Democrats Challenge Customs and Border Protection Chief on Agency’s 'Culture of Cruelty' | Sojourners

Democrats Challenge Customs and Border Protection Chief on Agency’s 'Culture of Cruelty'

Democrats challenged the head of the U.S. Customs and Border Protection on the agency’s “culture of cruelty” at a House subcommittee hearing on Wednesday. CBP Chief Carla Provost repeatedly denied the notion of a toxic culture at her agency.

Subcommittee Chairwoman Rep.

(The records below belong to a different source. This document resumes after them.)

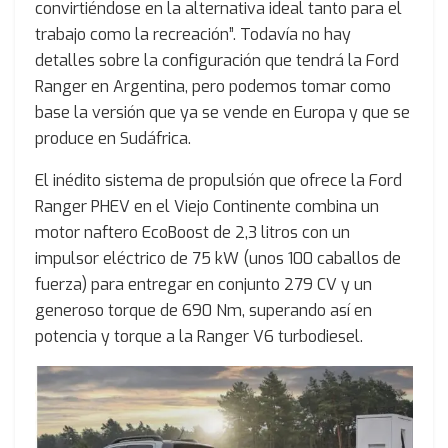
convirtiéndose en la alternativa ideal tanto para el
trabajo como la recreación”. Todavía no hay
detalles sobre la configuración que tendrá la Ford
Ranger en Argentina, pero podemos tomar como
base la versión que ya se vende en Europa y que se
produce en Sudáfrica.
El inédito sistema de propulsión que ofrece la Ford
Ranger PHEV en el Viejo Continente combina un
motor naftero EcoBoost de 2,3 litros con un
impulsor eléctrico de 75 kW (unos 100 caballos de
fuerza) para entregar en conjunto 279 CV y un
generoso torque de 690 Nm, superando así en
potencia y torque a la Ranger V6 turbodiesel.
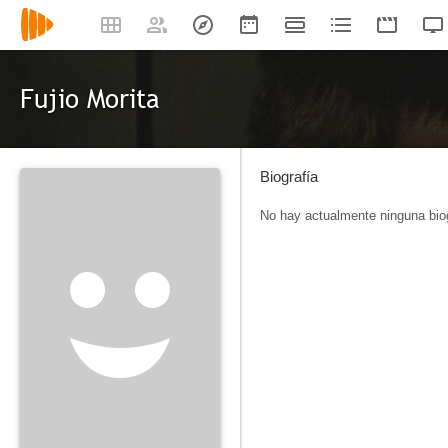
Fujio Morita
Biografía
No hay actualmente ninguna biog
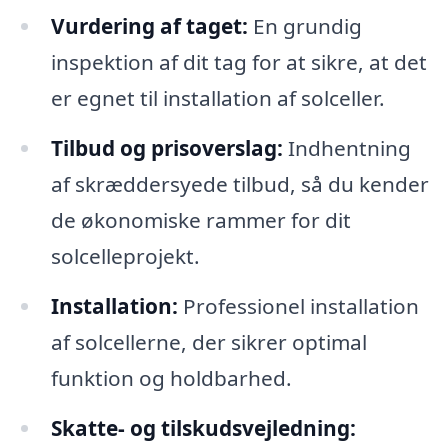
Vurdering af taget:
En grundig
inspektion af dit tag for at sikre, at det
er egnet til installation af solceller.
Tilbud og prisoverslag:
Indhentning
af skræddersyede tilbud, så du kender
de økonomiske rammer for dit
solcelleprojekt.
Installation:
Professionel installation
af solcellerne, der sikrer optimal
funktion og holdbarhed.
Skatte- og tilskudsvejledning:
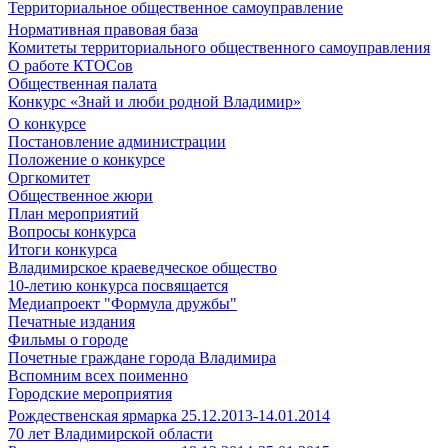
Территориальное общественное самоуправление
Нормативная правовая база
Комитеты территориального общественного самоуправления
О работе КТОСов
Общественная палата
Конкурс «Знай и люби родной Владимир»
О конкурсе
Постановление администрации
Положение о конкурсе
Оргкомитет
Общественное жюри
План мероприятий
Вопросы конкурса
Итоги конкурса
Владимирское краеведческое общество
10-летию конкурса посвящается
Медиапроект "Формула дружбы"
Печатные издания
Фильмы о городе
Почетные граждане города Владимира
Вспомним всех поименно
Городские мероприятия
Рождественская ярмарка 25.12.2013-14.01.2014
70 лет Владимирской области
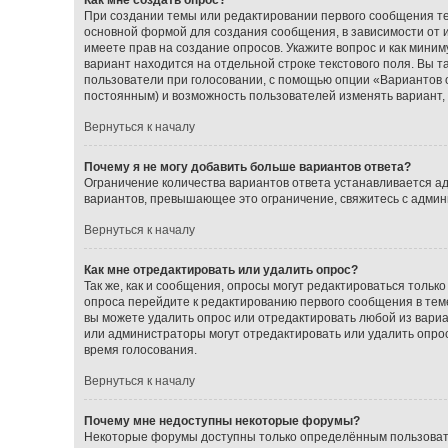
При создании темы или редактировании первого сообщения т
основной формой для создания сообщения, в зависимости от ис
имеете прав на создание опросов. Укажите вопрос и как миним
вариант находится на отдельной строке текстового поля. Вы т
пользователи при голосовании, с помощью опции «Вариантов от
постоянным) и возможность пользователей изменять вариант, 
Вернуться к началу
Почему я не могу добавить больше вариантов ответа?
Ограничение количества вариантов ответа устанавливается а
вариантов, превышающее это ограничение, свяжитесь с адми
Вернуться к началу
Как мне отредактировать или удалить опрос?
Так же, как и сообщения, опросы могут редактироваться толь
опроса перейдите к редактированию первого сообщения в теме;
вы можете удалить опрос или отредактировать любой из вариан
или администраторы могут отредактировать или удалить опрос
время голосования.
Вернуться к началу
Почему мне недоступны некоторые форумы?
Некоторые форумы доступны только определённым пользовате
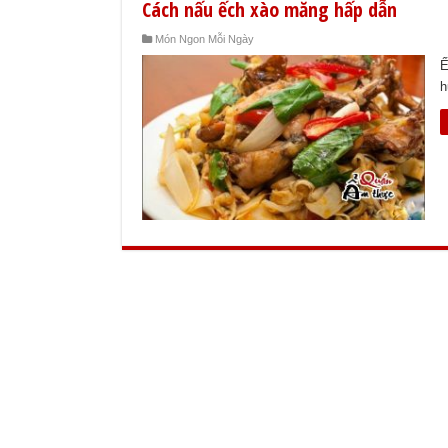
Cách nấu ếch xào măng hấp dẫn
Món Ngon Mỗi Ngày
Ế
h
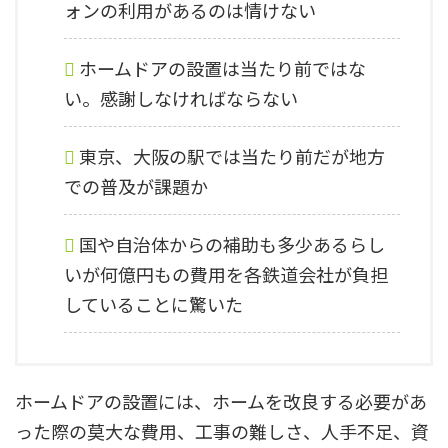
ォンの利用があるのは情けない
ホームドアの設置は当たり前ではな
い。感謝しなければならない
東京、大阪の駅では当たり前だが地方
での普及が課題か
国や自治体からの補助も多少あるらし
いが何億円もの費用を各鉄道会社が負担
していることに驚いた
ホームドアの設置には、ホームを改良する必要があ
った際の莫大な費用、工事の難しさ、人手不足、資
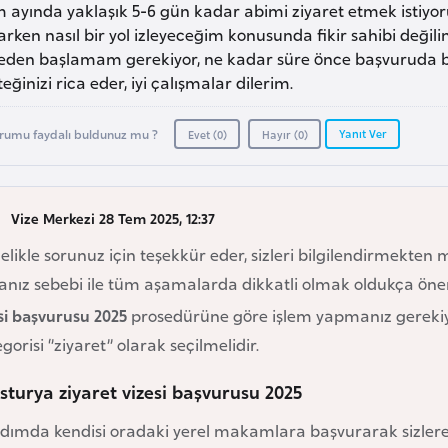
 ayında yaklaşık 5-6 gün kadar abimi ziyaret etmek istiyor
rken nasıl bir yol izleyeceğim konusunda fikir sahibi değil
eden başlamam gerekiyor, ne kadar süre önce başvuruda b
eğinizi rica eder, iyi çalışmalar dilerim.
Yanıt Ver
rumu faydalı buldunuz mu ?
Evet (
0
)
Hayır (
0
)
Vize Merkezi 28 Tem 2025, 12:37
likle sorunuz için teşekkür eder, sizleri bilgilendirmekten
nız sebebi ile tüm aşamalarda dikkatli olmak oldukça öneml
si başvurusu 2025
prosedürüne göre işlem yapmanız gerekiyo
gorisi ‘’ziyaret’’ olarak seçilmelidir.
sturya ziyaret vizesi başvurusu 2025
adımda kendisi oradaki yerel makamlara başvurarak sizlere 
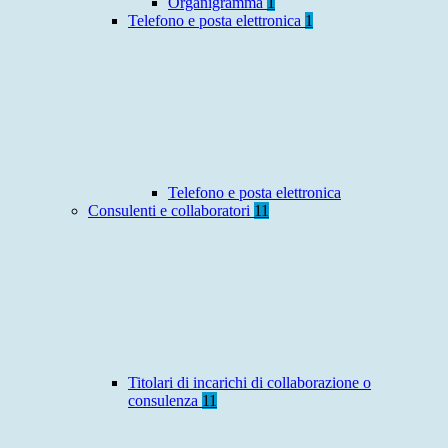
Organigramma
1
Telefono e posta elettronica
1
Telefono e posta elettronica
Consulenti e collaboratori
11
Titolari di incarichi di collaborazione o
consulenza
11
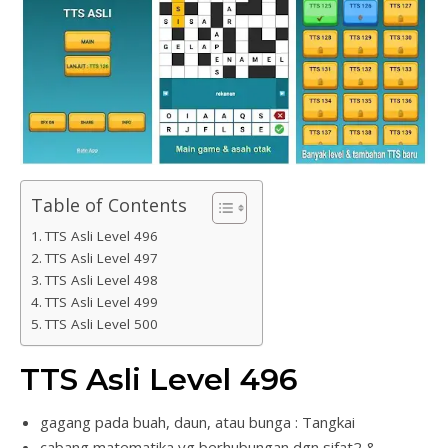
Table of Contents
TTS Asli Level 496
TTS Asli Level 497
TTS Asli Level 498
TTS Asli Level 499
TTS Asli Level 500
TTS Asli Level 496
gagang pada buah, daun, atau bunga : Tangkai
cabang matematika yg berhubungan dgn sifat2 &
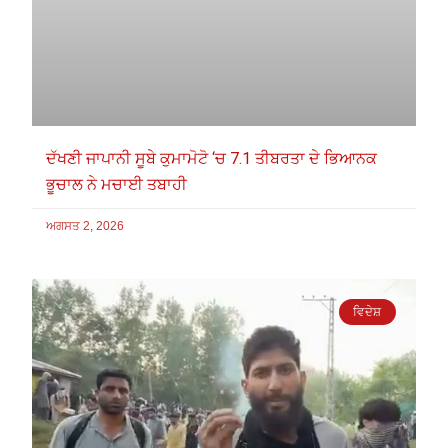
ਦੱਖਣੀ ਜਾਪਾਨੀ ਸੂਬੇ ਕੁਮਾਮੋਟੋ ‘ਚ 7.1 ਤੀਬਰਤਾ ਦੇ ਭਿਆਨਕ
ਭੂਚਾਲ ਨੇ ਮਚਾਈ ਤਬਾਹੀ
ਅਗਸਤ 2, 2026
ਵਿਦੇਸ਼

Lucille Roybal-Allard (D-Calif.) said that there is a “dangerous subculture at the agency that cannot be tolerated and must be addressed.” She was referring to offensive comments in a CBP private Facebook group, allegations of detained children being kicked to wake them up by CBP agents, and reports of abuse and sexual assault of detained migrants by CBP officers.

“A few bad apples are not representative of the organization,” Provost said. “We need to take action on those who have violated conduct.”

Rep. Wasserman-Schultz (D-Fla.) questioned Provost about the 20 recent cases of children who were detained at the border but had at least one parent living in the United States, which she said directly conflicts with the definition of “unaccompanied child.”

Wasserman-Schultz said that in at least one case, a detained boy was not allowed to use a phone to call his mother, who was already in the U.S. Provost agreed that should not have happened and the case is being investigated.

“We allow them to make a phone call,” she said.

Wasserman-Schultz asked whether CBP would be conducting a “comprehensive investigation” on the agency’s overall treatment of unaccompanied children. Provost responded that each case will be investigated on an individual basis.

Rep. Nita Lowey (D-N.Y.) asked about the continued separation of families even after the zero tolerance policy was terminated: “If you believe there is no threat to the child, shouldn’t there be no separation?”

“There are certain circumstances where we do still have to separate families,” Provost said. She explained that if a child crosses the border with someone other than a parent or legal guardian, the law requires them to be separated. Aunts and uncles, relatives who frequently approach the border with children, will continue to be separated from the children, she said.

Rep. Dan Newhouse (R-Wash.) said that criminals are using children to illegally cross the border.

Provost agreed. “Smugglers are taking advantage of these children and the family that are coming across, making money off these people and putting their lives at risk,” she said.

Republicans and Democrats alike said that the overcrowding at detention centers leaves CBP officials swamped with tasks that are outside of their scope, taking away from what Tennessee Rep. Chuck Fleischmann, the top Republican on the subcommittee, called their “primary position of security at the border.”

Provost echoed the concern, saying that CBP “has been forced to divert between 40 and 60 percent of its manpower away from their border security mission to provide humanitarian aid to migrating families and children.”